Command GetCapabilitiesVDS execution failed. Error: VDSRecoveringException: Failed to initialize storage
I have a functioning RHEV 3.1 environment with RHEVM on a 6.3 virtual machine and a RHEV-H 6.3 host. I initially had local storage but have since configured the environment to use iscsi. I can deploy virtual machines to the one RHEV H host.
I tried to bring in a RHEL 6.3 Linux host to the environment but it fails every time after the first boot. RHEVM starts spewing into engine.log:
2013-01-14 12:33:02,128 ERROR [org.ovirt.engine.core.vdsbroker.VDSCommandBase] (QuartzScheduler_Worker-58) Command GetCapabilitiesVDS execution failed. Error: VDSRecoveringException: Failed to initialize storage
2013-01-14 12:33:02,346 INFO [org.ovirt.engine.core.bll.SetNonOperationalVdsCommand] (QuartzScheduler_Worker-49) [195801e5] Running command: SetNonOperationalVdsCommand internal: true. Entities affected : ID: eb737b9a-5e7f-11e2-bee3-525400d12530 Type: VDS
At this point, the new host is placed in NON OPERATIONAL state and I can't do much with it until I stop vdsmd or reboot the node. Then my only options are to reinstall or remove the node.

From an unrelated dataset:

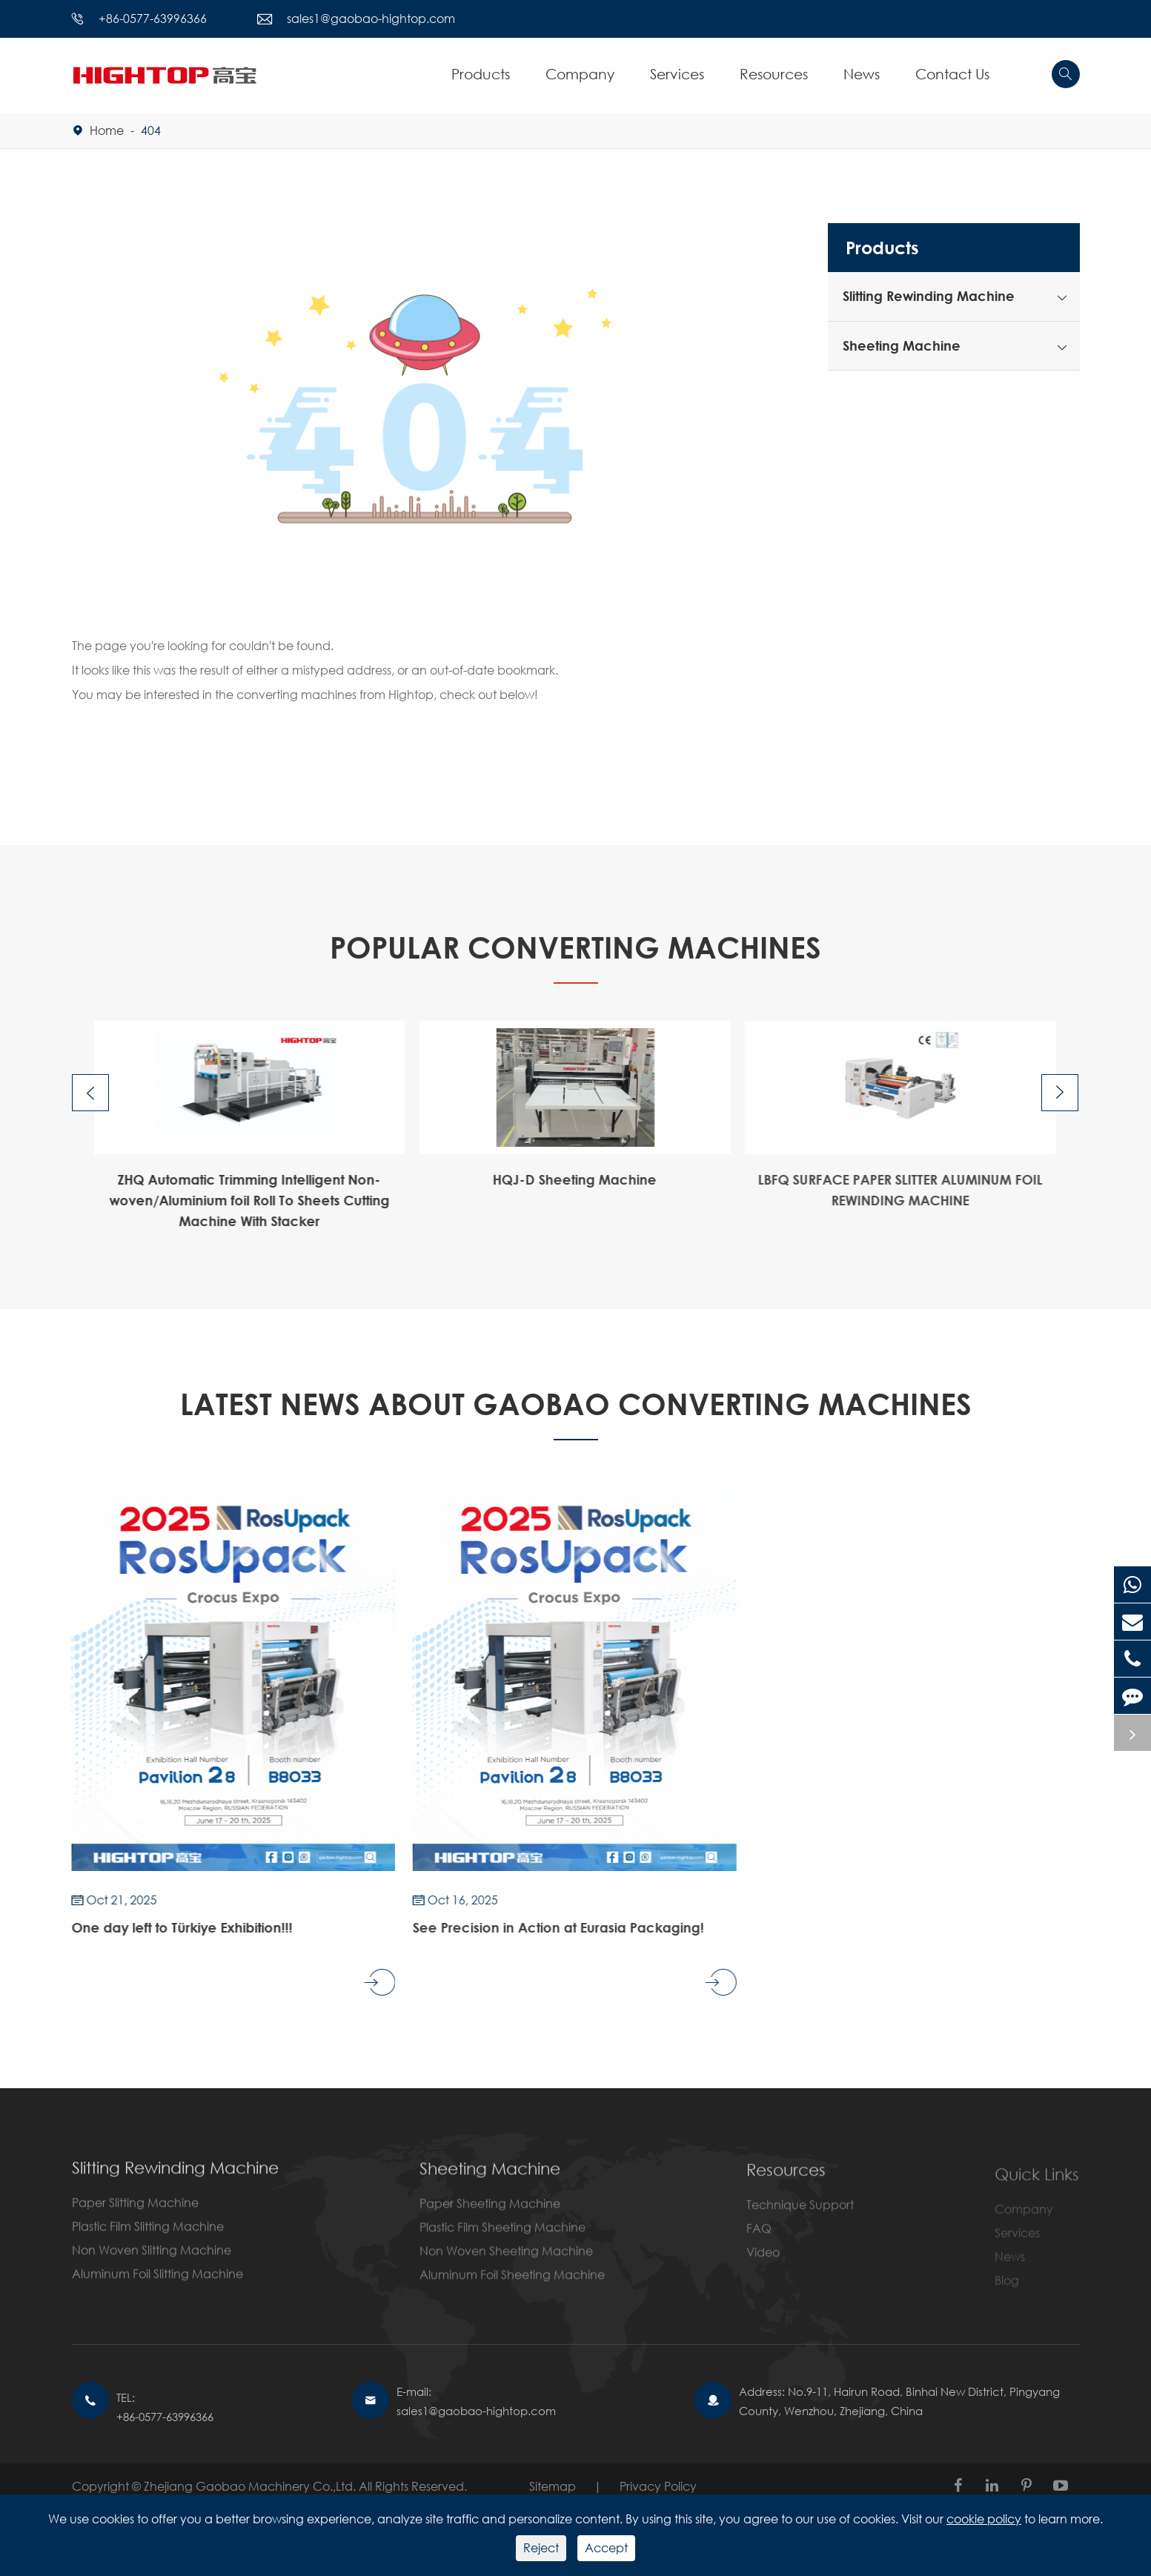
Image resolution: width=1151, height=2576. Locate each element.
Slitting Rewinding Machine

The Linux host's vdsm log file appears to complain only about being unable to run sudo without a tty in order to start ksmtuned, despite that being started automatically.
I even get this trying to add the node to the default DC.
Both nodes are in the same subnet - in fact both are nodes in the same blade enclosure.
I have not presented iscsi storage to the non-working node at this point.... but why should it matter?
Firewall is completely off.
Any ideas? I'm stumped.
Rick
Responses
I had run into this issue as well, using the same method (attempting to add a RHEL 6.3 host to RHEV).
I would update /etc/sudoers
# grep vdsm /etc/sudoers
vdsm ALL=(ALL) NOPASSWD: ALL
Also - I had to manually configure my multipath configuration - but I won't steer you down that path unless the VDSM work-around fails.
Leaving the sudoers config alone for now, to address the initial post... What you report is quite normal - you add a host to a datacenter/cluster, where the host is supposed to be able to access certain storage LUNs. If the host cannot access that storage space, it cannot run VMs that reside on that storage space, and thus cannot operate in the cluster. This is why it is called "non operational" .
Once you enable this host's access to the iSCSI SAN (set the initiator ID in the target ACLs I suppose), you can try and activate this host again, RHEV will try to connect it to the SAN and once that works, the host will change it's status to "up".
There is no need to reinstall a host that goes non-operational, all you need to do is look at why it has this status in the events, and address the reason. Once the reson is resolved, just activate the host again
Now, about the sudoers config, RHEV does require some specific settings and UIDs/GIDs. If you are using customized RHEL machines as RHEL hosts, there might be conflicts, and in order to see what settings are required, it's easiest to set up a clean RHEL 6 basic server installation, and add it to RHEV-M. The host will have all the right settings, and you will be able to compare the way it gets set up to what you already have
Hello,
I am haing the exact same problem. I know my storage is presented to the server as I have tested a manual mount of the nfs storage and it works.
We are having the mentioned sudoers issue as we maintain our sudo file with puppet. I do have issue suggesting we do a base install and compair the differences, the configuration should be documented some where so we can tell what is required on a RHEL host. A customer should not need to do a full OS compare to get a solution. We highly customize our base installs for both functionality and secuirty so I need to understand the requirements. Are all the requirements/changes needed for RHEV listed some where?
-chrisl